Andrew Dunstan <andrew@dunslane.net> writes:
> Tom Lane wrote:
>>> Perhaps it would help if we looked at some specific use-cases that
>>> people need, rather than debating abstractly. What do you need your
>>> generic trigger to *do*?
> One case I have is a custom audit package that ignores certain fields
> when logging changes. So it would be nice to be able to iterate over the
> field names and check if NEW.foo is distinct from OLD.foo, skipping the
> field names we don't care about to decide if the change needs to be logged.
So, inventing syntax at will, what you're imagining is something like
modified := false;for name in names(NEW) loop -- ignore modified_timestamp continue if name =
'modified_timestamp'; -- check all other columns if NEW.{name} is distinct from OLD.{name} then modified :=
true; exit; end if;end loop;if modified then ...

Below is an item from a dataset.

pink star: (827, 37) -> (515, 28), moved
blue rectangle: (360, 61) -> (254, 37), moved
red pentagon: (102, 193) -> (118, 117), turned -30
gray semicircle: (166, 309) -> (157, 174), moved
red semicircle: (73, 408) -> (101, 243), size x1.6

While this is perhaps doable, the performance would take your breath
away ... and I don't mean that in a positive sense. The only way we
could implement that in plpgsql as it stands would be that every
single execution of the IF would invole a parse/plan cycle for the
"$1 IS DISTINCT FROM $2" expression. At best we would avoid a replan
when successive executions had the same datatypes for the tested
columns (ie, adjacent columns in the table have the same types).
Which would happen some of the time, but the cost of the replans would
still be enough to sink you.
This might look neat but I don't think it's actually useful for any
production application. We'd need to find some way of expressing it
that allows caching of the expression plans. But really I think the
entire approach is pretty much backwards from an efficiency standpoint.
I would sooner have some sort of primitive "changed_columns(NEW, OLD)"
that spits out a list of the names of changed columns (or maybe the
not-changed ones, not sure). It would not require any fundamental
restructuring and it would run several orders of magnitude faster
than you could ever hope to do it at the plpgsql level.